• [DATA UNDER STUDY]
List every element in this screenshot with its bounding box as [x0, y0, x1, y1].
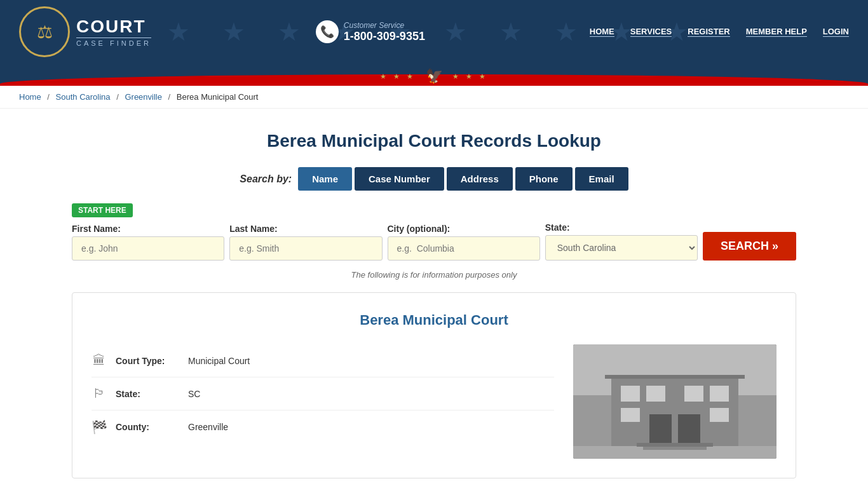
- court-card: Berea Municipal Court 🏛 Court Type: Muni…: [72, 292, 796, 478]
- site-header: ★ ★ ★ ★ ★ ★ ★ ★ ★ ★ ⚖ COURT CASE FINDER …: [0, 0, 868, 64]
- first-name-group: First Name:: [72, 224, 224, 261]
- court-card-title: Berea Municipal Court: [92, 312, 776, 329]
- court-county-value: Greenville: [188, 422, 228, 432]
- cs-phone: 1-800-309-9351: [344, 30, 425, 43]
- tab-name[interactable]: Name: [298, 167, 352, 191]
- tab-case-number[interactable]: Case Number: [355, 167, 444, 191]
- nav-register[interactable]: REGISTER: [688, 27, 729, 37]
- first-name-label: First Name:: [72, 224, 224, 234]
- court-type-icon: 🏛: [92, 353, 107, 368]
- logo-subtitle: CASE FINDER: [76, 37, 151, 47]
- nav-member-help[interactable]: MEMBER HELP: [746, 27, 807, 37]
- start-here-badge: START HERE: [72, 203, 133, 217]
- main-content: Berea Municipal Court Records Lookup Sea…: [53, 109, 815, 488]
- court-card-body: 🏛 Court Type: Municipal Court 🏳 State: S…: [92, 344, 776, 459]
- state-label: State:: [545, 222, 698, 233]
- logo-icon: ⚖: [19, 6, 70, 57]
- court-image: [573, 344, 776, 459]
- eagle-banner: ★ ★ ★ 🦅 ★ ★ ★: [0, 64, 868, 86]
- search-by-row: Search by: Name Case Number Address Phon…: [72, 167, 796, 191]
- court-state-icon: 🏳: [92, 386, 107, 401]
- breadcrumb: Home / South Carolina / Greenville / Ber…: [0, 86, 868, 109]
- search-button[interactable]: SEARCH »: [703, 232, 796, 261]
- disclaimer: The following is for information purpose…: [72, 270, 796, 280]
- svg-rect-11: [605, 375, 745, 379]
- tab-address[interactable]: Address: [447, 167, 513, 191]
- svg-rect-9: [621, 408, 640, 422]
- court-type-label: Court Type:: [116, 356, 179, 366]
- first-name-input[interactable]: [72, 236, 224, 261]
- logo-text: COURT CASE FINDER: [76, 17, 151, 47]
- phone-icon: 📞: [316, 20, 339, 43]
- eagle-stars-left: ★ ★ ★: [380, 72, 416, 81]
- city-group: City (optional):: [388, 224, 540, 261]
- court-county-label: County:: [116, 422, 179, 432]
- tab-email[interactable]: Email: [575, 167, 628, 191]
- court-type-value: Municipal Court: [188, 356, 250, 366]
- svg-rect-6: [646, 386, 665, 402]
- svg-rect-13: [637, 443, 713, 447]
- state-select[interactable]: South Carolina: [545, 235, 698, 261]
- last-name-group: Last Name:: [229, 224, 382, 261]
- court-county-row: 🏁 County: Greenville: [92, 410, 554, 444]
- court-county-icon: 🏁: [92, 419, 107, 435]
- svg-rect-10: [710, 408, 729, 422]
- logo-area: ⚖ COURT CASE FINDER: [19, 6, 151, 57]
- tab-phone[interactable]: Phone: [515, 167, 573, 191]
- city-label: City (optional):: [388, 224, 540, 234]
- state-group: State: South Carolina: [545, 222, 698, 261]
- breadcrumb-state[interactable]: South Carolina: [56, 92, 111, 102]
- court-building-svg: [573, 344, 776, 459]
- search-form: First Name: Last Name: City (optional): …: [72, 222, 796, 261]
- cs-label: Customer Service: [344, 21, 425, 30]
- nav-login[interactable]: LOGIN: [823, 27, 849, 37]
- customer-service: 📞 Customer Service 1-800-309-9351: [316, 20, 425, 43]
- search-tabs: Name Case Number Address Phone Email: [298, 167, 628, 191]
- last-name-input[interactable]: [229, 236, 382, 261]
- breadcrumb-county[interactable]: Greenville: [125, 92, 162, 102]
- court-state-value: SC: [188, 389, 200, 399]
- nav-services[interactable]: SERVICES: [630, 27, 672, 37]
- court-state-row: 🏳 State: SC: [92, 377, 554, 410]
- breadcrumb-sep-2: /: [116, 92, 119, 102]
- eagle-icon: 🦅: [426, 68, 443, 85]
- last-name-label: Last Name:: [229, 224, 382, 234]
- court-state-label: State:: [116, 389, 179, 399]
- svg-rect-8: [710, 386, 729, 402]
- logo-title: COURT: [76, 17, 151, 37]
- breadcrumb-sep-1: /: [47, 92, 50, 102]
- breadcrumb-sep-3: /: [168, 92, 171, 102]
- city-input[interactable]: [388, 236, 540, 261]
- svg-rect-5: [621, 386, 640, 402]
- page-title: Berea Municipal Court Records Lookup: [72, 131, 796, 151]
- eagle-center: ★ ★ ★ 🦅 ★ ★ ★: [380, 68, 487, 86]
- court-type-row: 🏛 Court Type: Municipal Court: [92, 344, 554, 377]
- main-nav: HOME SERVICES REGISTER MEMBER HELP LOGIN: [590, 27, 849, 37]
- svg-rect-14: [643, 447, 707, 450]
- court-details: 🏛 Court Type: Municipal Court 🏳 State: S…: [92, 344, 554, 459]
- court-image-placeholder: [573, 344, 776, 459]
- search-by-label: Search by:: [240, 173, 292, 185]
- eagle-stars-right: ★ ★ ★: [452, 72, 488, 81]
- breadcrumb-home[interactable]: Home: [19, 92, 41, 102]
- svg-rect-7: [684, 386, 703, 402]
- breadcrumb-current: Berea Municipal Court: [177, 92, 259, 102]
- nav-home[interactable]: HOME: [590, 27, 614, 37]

• [ASSIGNMENT] A verbatim copy of the listing, with all pictures removed, is required.

• [RESPONSE TO THE EXERCISE]
List every element in this screenshot with its bounding box as [x0, y0, x1, y1].
- court-card: Berea Municipal Court 🏛 Court Type: Muni…: [72, 292, 796, 478]
- site-header: ★ ★ ★ ★ ★ ★ ★ ★ ★ ★ ⚖ COURT CASE FINDER …: [0, 0, 868, 64]
- first-name-group: First Name:: [72, 224, 224, 261]
- court-card-title: Berea Municipal Court: [92, 312, 776, 329]
- court-county-value: Greenville: [188, 422, 228, 432]
- cs-phone: 1-800-309-9351: [344, 30, 425, 43]
- tab-name[interactable]: Name: [298, 167, 352, 191]
- tab-case-number[interactable]: Case Number: [355, 167, 444, 191]
- nav-register[interactable]: REGISTER: [688, 27, 729, 37]
- first-name-label: First Name:: [72, 224, 224, 234]
- court-type-icon: 🏛: [92, 353, 107, 368]
- logo-subtitle: CASE FINDER: [76, 37, 151, 47]
- nav-member-help[interactable]: MEMBER HELP: [746, 27, 807, 37]
- start-here-badge: START HERE: [72, 203, 133, 217]
- main-content: Berea Municipal Court Records Lookup Sea…: [53, 109, 815, 488]
- court-card-body: 🏛 Court Type: Municipal Court 🏳 State: S…: [92, 344, 776, 459]
- state-label: State:: [545, 222, 698, 233]
- logo-icon: ⚖: [19, 6, 70, 57]
- court-image: [573, 344, 776, 459]
- eagle-banner: ★ ★ ★ 🦅 ★ ★ ★: [0, 64, 868, 86]
- search-by-row: Search by: Name Case Number Address Phon…: [72, 167, 796, 191]
- court-state-icon: 🏳: [92, 386, 107, 401]
- breadcrumb: Home / South Carolina / Greenville / Ber…: [0, 86, 868, 109]
- search-button[interactable]: SEARCH »: [703, 232, 796, 261]
- disclaimer: The following is for information purpose…: [72, 270, 796, 280]
- svg-rect-11: [605, 375, 745, 379]
- tab-address[interactable]: Address: [447, 167, 513, 191]
- svg-rect-9: [621, 408, 640, 422]
- court-type-label: Court Type:: [116, 356, 179, 366]
- first-name-input[interactable]: [72, 236, 224, 261]
- logo-text: COURT CASE FINDER: [76, 17, 151, 47]
- phone-icon: 📞: [316, 20, 339, 43]
- eagle-stars-left: ★ ★ ★: [380, 72, 416, 81]
- city-group: City (optional):: [388, 224, 540, 261]
- court-county-label: County:: [116, 422, 179, 432]
- tab-email[interactable]: Email: [575, 167, 628, 191]
- court-type-value: Municipal Court: [188, 356, 250, 366]
- svg-rect-6: [646, 386, 665, 402]
- svg-rect-13: [637, 443, 713, 447]
- state-select[interactable]: South Carolina: [545, 235, 698, 261]
- last-name-group: Last Name:: [229, 224, 382, 261]
- court-county-row: 🏁 County: Greenville: [92, 410, 554, 444]
- court-county-icon: 🏁: [92, 419, 107, 435]
- svg-rect-10: [710, 408, 729, 422]
- logo-area: ⚖ COURT CASE FINDER: [19, 6, 151, 57]
- tab-phone[interactable]: Phone: [515, 167, 573, 191]
- city-label: City (optional):: [388, 224, 540, 234]
- state-group: State: South Carolina: [545, 222, 698, 261]
- breadcrumb-state[interactable]: South Carolina: [56, 92, 111, 102]
- court-building-svg: [573, 344, 776, 459]
- search-form: First Name: Last Name: City (optional): …: [72, 222, 796, 261]
- cs-label: Customer Service: [344, 21, 425, 30]
- nav-login[interactable]: LOGIN: [823, 27, 849, 37]
- customer-service: 📞 Customer Service 1-800-309-9351: [316, 20, 425, 43]
- search-tabs: Name Case Number Address Phone Email: [298, 167, 628, 191]
- last-name-input[interactable]: [229, 236, 382, 261]
- breadcrumb-county[interactable]: Greenville: [125, 92, 162, 102]
- court-state-value: SC: [188, 389, 200, 399]
- nav-services[interactable]: SERVICES: [630, 27, 672, 37]
- court-state-row: 🏳 State: SC: [92, 377, 554, 410]
- breadcrumb-sep-2: /: [116, 92, 119, 102]
- eagle-icon: 🦅: [426, 68, 443, 85]
- last-name-label: Last Name:: [229, 224, 382, 234]
- court-state-label: State:: [116, 389, 179, 399]
- svg-rect-8: [710, 386, 729, 402]
- logo-title: COURT: [76, 17, 151, 37]
- breadcrumb-sep-1: /: [47, 92, 50, 102]
- breadcrumb-sep-3: /: [168, 92, 171, 102]
- city-input[interactable]: [388, 236, 540, 261]
- svg-rect-5: [621, 386, 640, 402]
- page-title: Berea Municipal Court Records Lookup: [72, 131, 796, 151]
- eagle-center: ★ ★ ★ 🦅 ★ ★ ★: [380, 68, 487, 86]
- court-type-row: 🏛 Court Type: Municipal Court: [92, 344, 554, 377]
- main-nav: HOME SERVICES REGISTER MEMBER HELP LOGIN: [590, 27, 849, 37]
- svg-rect-14: [643, 447, 707, 450]
- court-details: 🏛 Court Type: Municipal Court 🏳 State: S…: [92, 344, 554, 459]
- court-image-placeholder: [573, 344, 776, 459]
- search-by-label: Search by:: [240, 173, 292, 185]
- eagle-stars-right: ★ ★ ★: [452, 72, 488, 81]
- breadcrumb-home[interactable]: Home: [19, 92, 41, 102]
- svg-rect-7: [684, 386, 703, 402]
- breadcrumb-current: Berea Municipal Court: [177, 92, 259, 102]
- nav-home[interactable]: HOME: [590, 27, 614, 37]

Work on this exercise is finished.